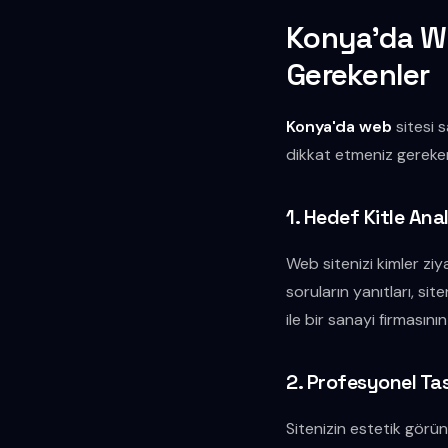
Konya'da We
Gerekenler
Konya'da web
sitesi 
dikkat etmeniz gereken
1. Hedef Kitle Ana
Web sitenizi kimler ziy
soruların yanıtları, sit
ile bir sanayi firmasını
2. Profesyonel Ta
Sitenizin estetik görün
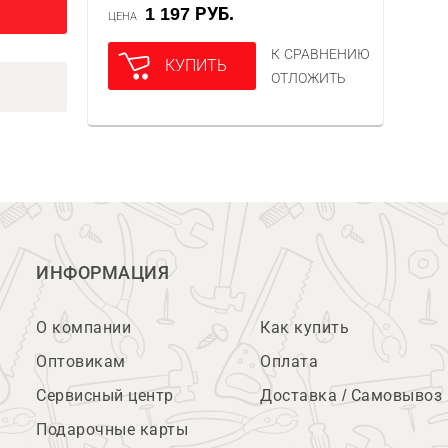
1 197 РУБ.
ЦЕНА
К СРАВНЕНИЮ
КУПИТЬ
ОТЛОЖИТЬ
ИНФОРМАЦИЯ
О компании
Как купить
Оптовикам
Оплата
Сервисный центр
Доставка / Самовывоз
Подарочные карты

▬▬▬

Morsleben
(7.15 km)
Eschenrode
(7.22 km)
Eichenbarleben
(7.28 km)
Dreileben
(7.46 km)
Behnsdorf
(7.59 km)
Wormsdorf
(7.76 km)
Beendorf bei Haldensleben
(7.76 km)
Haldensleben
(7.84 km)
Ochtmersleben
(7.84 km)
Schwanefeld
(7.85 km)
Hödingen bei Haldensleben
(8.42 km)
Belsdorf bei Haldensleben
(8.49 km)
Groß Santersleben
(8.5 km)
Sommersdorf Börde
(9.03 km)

▬▬▬

## EXERCISE DESCRIPTION
Without the pictures, give again exactly the lines above starting at the line containing "dikkat etmeniz gereken" and ending at the line containing "Подарочные карты".

## WRITTEN ANSWER
dikkat etmeniz gereken
1. Hedef Kitle Ana
Web sitenizi kimler ziy
soruların yanıtları, sit
ile bir sanayi firmasını
2. Profesyonel Ta
Sitenizin estetik görün
1 197 РУБ.
ЦЕНА
К СРАВНЕНИЮ
КУПИТЬ
ОТЛОЖИТЬ
ИНФОРМАЦИЯ
О компании
Как купить
Оптовикам
Оплата
Сервисный центр
Доставка / Самовывоз
Подарочные карты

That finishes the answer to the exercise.